Aynı dönemde, İslamcı gelenekten gelen AKP de, yönetiminin ilk dönemlerinde batıyla müzakeresinin bir parçası olarak Türkiye’de kadınları güçlendirici yasal değişikliklerin önünü açtı. 2001 yılında Medeni Kanun’da yapılan değişiklikler Müslüman çoğunluğun yaşadığı bir ülke için oldukça iyi bir gelişmeydi. İstanbul Sözleşmesi’ni imzalamak da bu müzakerenin bir parçasıydı.
Ama 2010 sonrası, özellikle de Mısır’da Müslüman Kardeşler’in iktidar yenilgisi, ardından bölgede IŞİD gibi radikal bir örgütün yükselişi batı için İslam’ı müzakere edilebilir, ‘ılımlaştırılabilir’ bir özne olmaktan çıkardı.”
AKP: Ilımlı İslam’dan otoriterleşmeye
Türkiye’de AKP’nin yıllar içerisinde kadın haklarıyla ilgili tutumunu,”İslamcı gelenekle bağlar olduğunda kadın meselesi ‘ılımlı’ olsalar dahi İslamcıların yumuşak karnı olarak devreye girdi” diyerek özetleyen Yılmaz, geçtiğimiz 20 yılı şöyle anlatıyor:
“Türkiye’de de 2000’li yıllarda yükselen kadın hareketine bağlı olarak İslamcı kadınlar da güçlenmiş ve çeşitlenmişti.
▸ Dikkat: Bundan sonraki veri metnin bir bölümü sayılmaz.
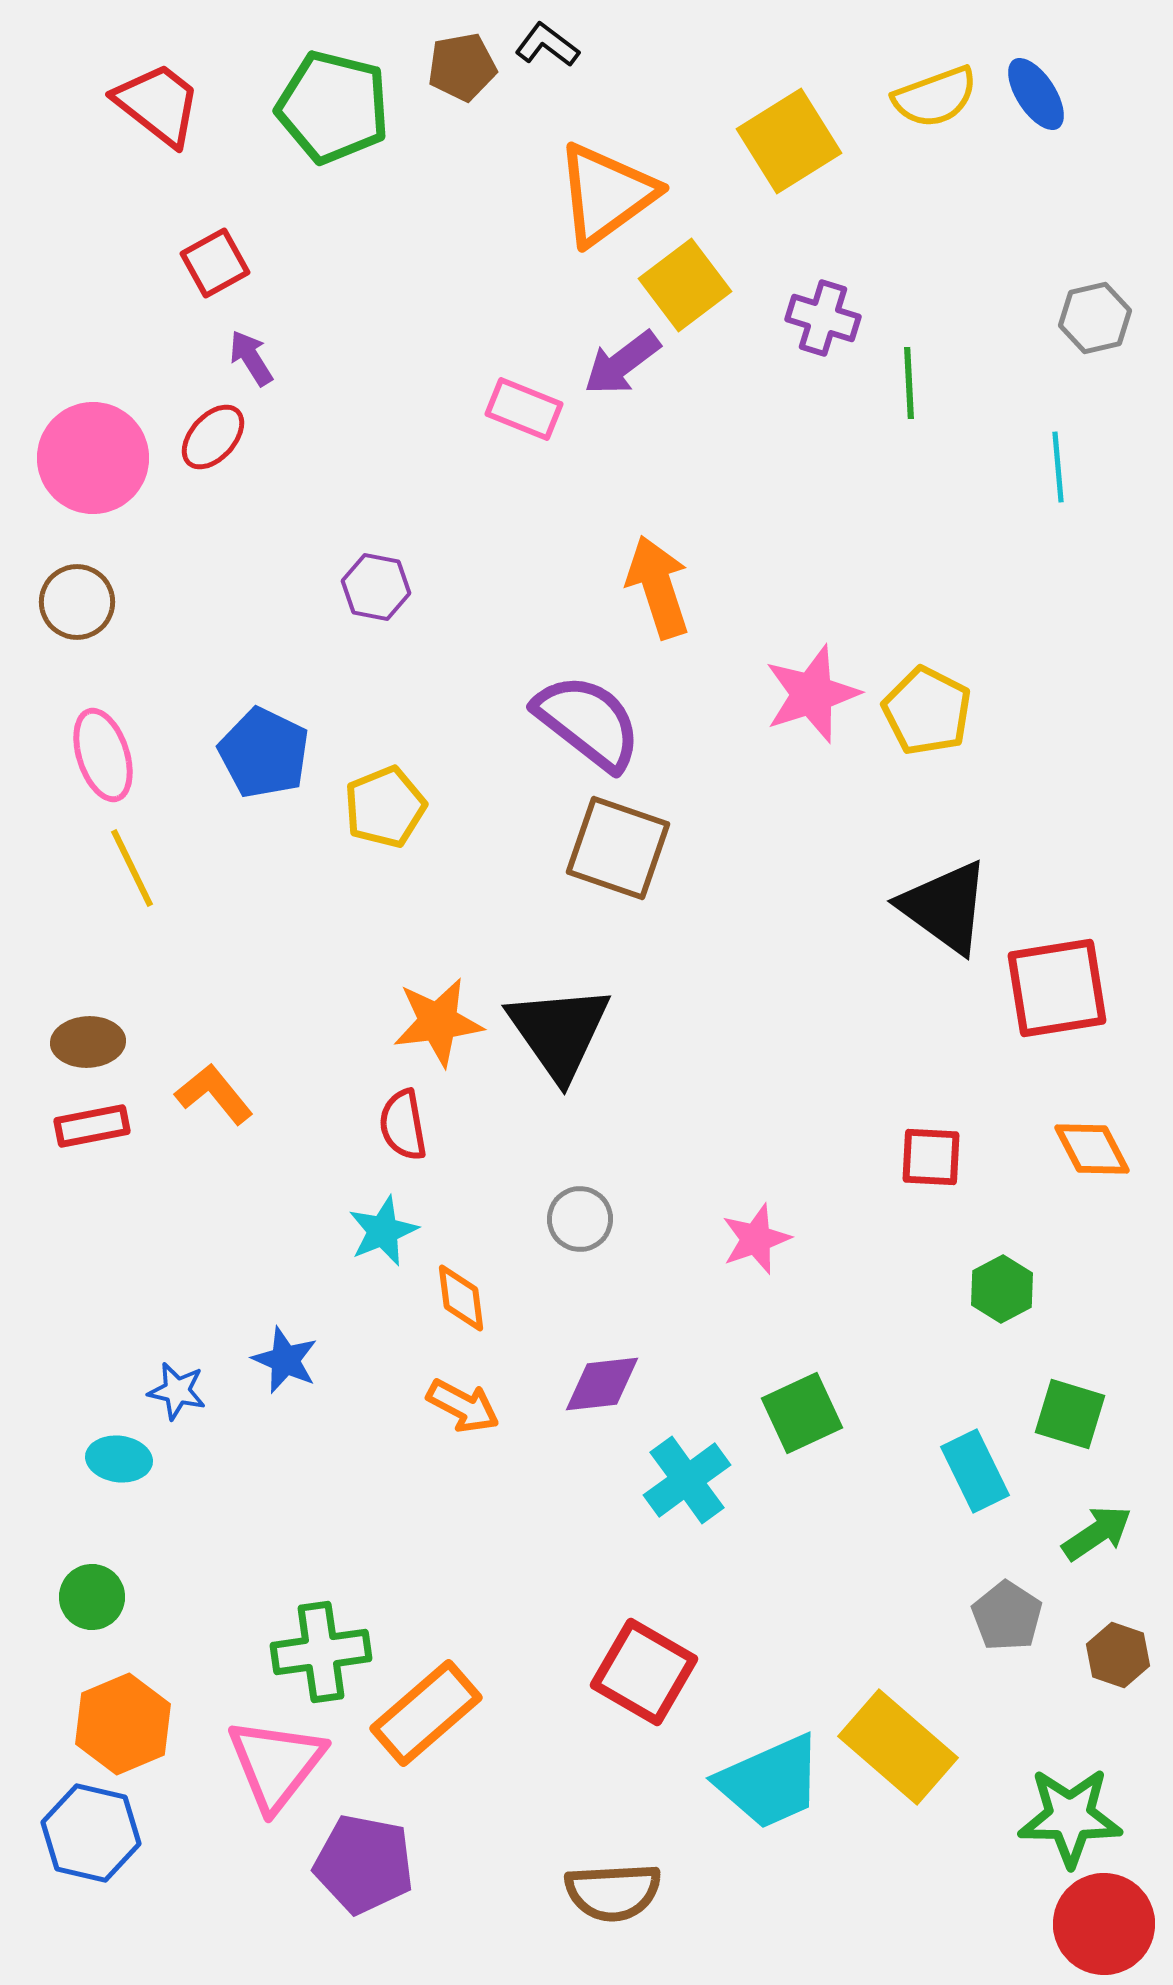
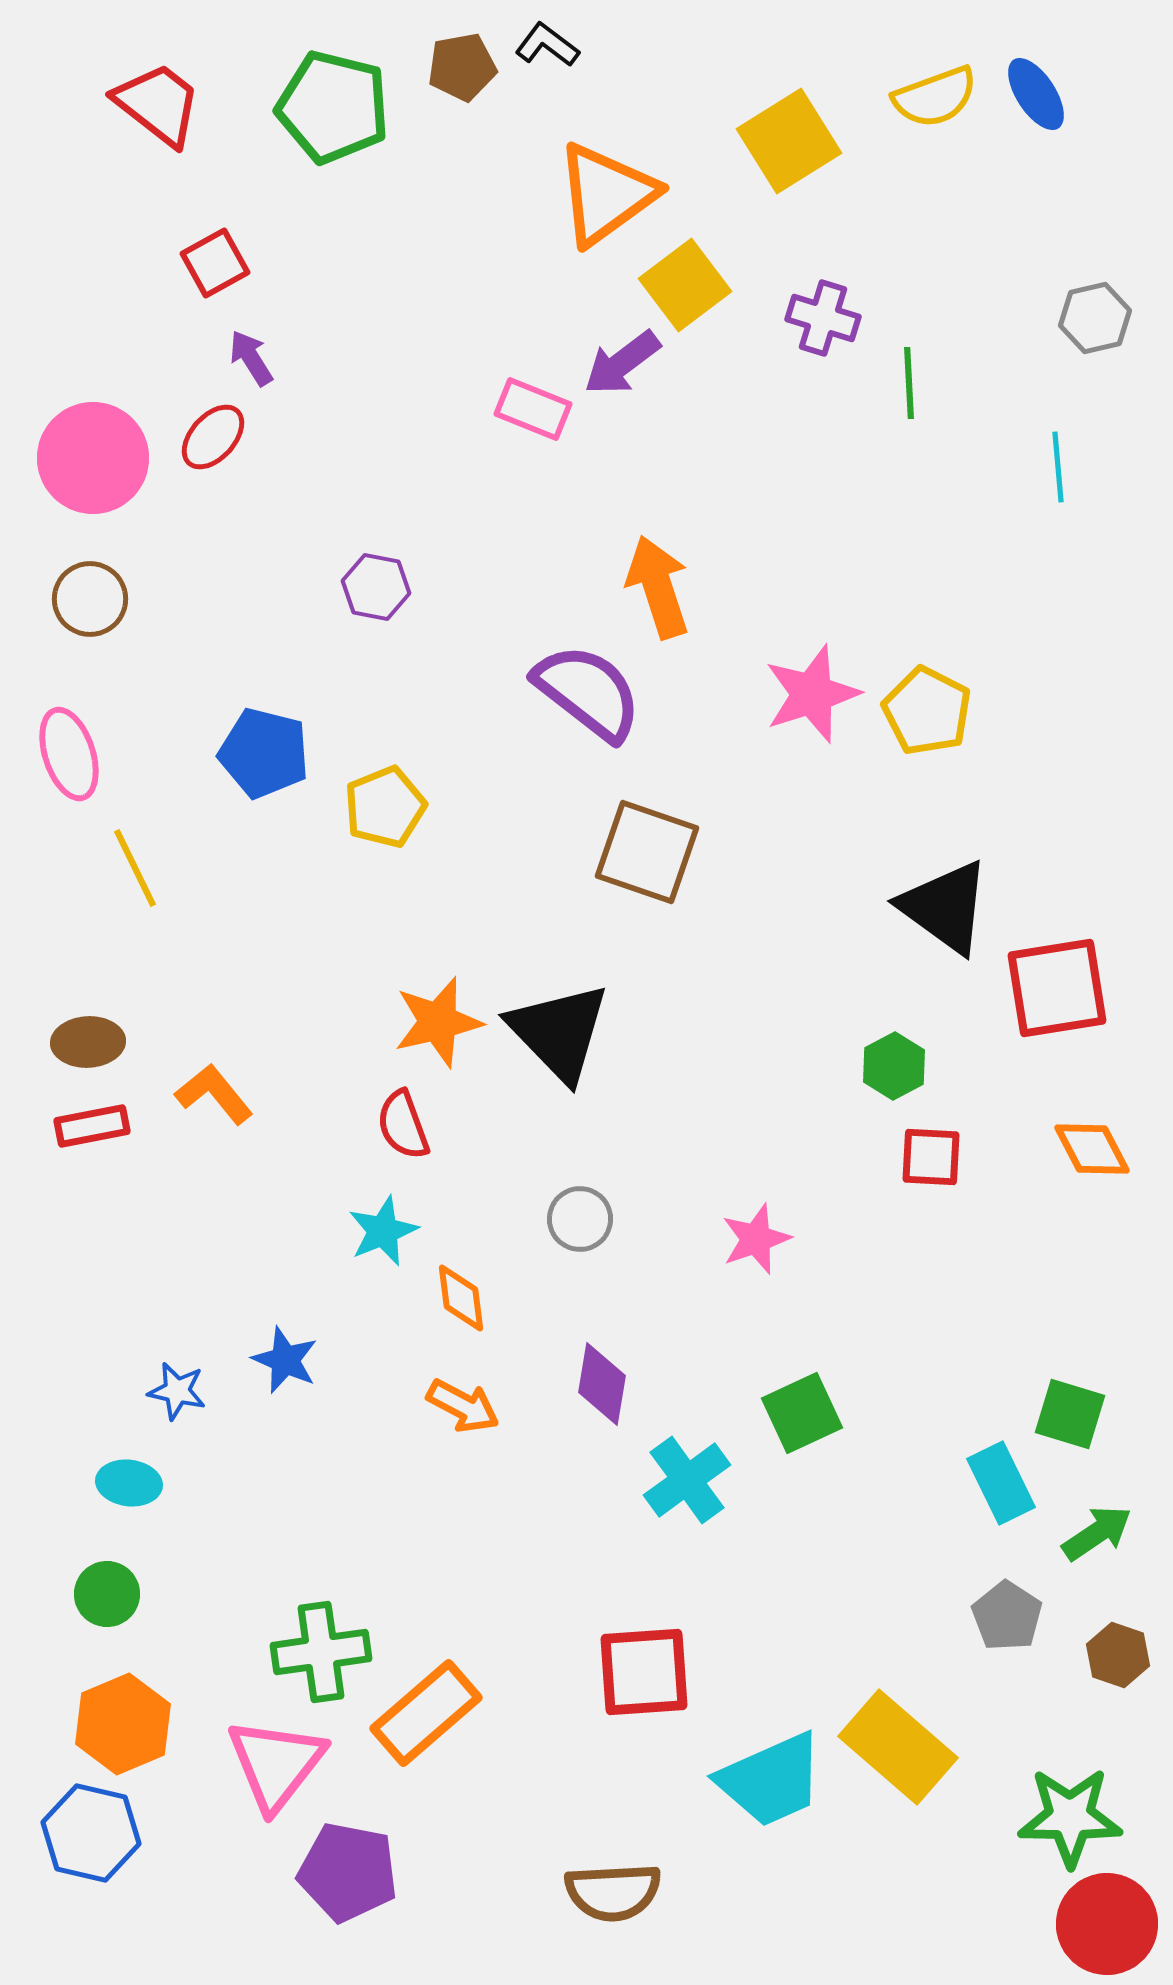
pink rectangle at (524, 409): moved 9 px right
brown circle at (77, 602): moved 13 px right, 3 px up
purple semicircle at (588, 722): moved 30 px up
blue pentagon at (264, 753): rotated 12 degrees counterclockwise
pink ellipse at (103, 755): moved 34 px left, 1 px up
brown square at (618, 848): moved 29 px right, 4 px down
yellow line at (132, 868): moved 3 px right
orange star at (438, 1022): rotated 6 degrees counterclockwise
black triangle at (559, 1032): rotated 9 degrees counterclockwise
red semicircle at (403, 1125): rotated 10 degrees counterclockwise
green hexagon at (1002, 1289): moved 108 px left, 223 px up
purple diamond at (602, 1384): rotated 74 degrees counterclockwise
cyan ellipse at (119, 1459): moved 10 px right, 24 px down
cyan rectangle at (975, 1471): moved 26 px right, 12 px down
green circle at (92, 1597): moved 15 px right, 3 px up
red square at (644, 1672): rotated 34 degrees counterclockwise
cyan trapezoid at (770, 1782): moved 1 px right, 2 px up
purple pentagon at (364, 1864): moved 16 px left, 8 px down
red circle at (1104, 1924): moved 3 px right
AKP’nin iktidar olmasında İslamcı kadınların desteği de önemliydi.
Ama Türkiye için de otoriterleşmenin İslamcı kadınları da içerecek biçimde genişlediğinin en önemli işareti bence KADEM’in kurulmasıydı. Çünkü otoriter rejimler, kendisiyle aynı ideolojiyi paylaşsa dahi çeşitliliği ve bağımsız hareket edenleri sevmez.
KADEM, Türkiye’de İslamcı kadınları tek bir çatı altında toplayarak yönetebilme, yönlendirme projesinin önemli bir aracıydı. Birçok İslamcı kadın örgütü, KADEM kurulunca ya onun içinde eridi ya da ona güdümlü hareket etmeye başladı. Onun dışında kalan İslamcı kadınlar ise marjinalleştirildi.
AKP’nin ilk 10 yılı ‘ılımlı İslam’ projesinin iyi bir örneğiydi, ama otoriterleşme sürecinin başlamasıyla birlikte kadın meselesinde atılan adımlar en nihayetinde İstanbul Sözleşmesi’nden bir gecede çıkılmasına kadar ulaştı.
Bu hamle herkesin de teyit ettiği üzere, AKP’nin İslamcı tabanını toparlamaya dönük bir hamlesiydi.”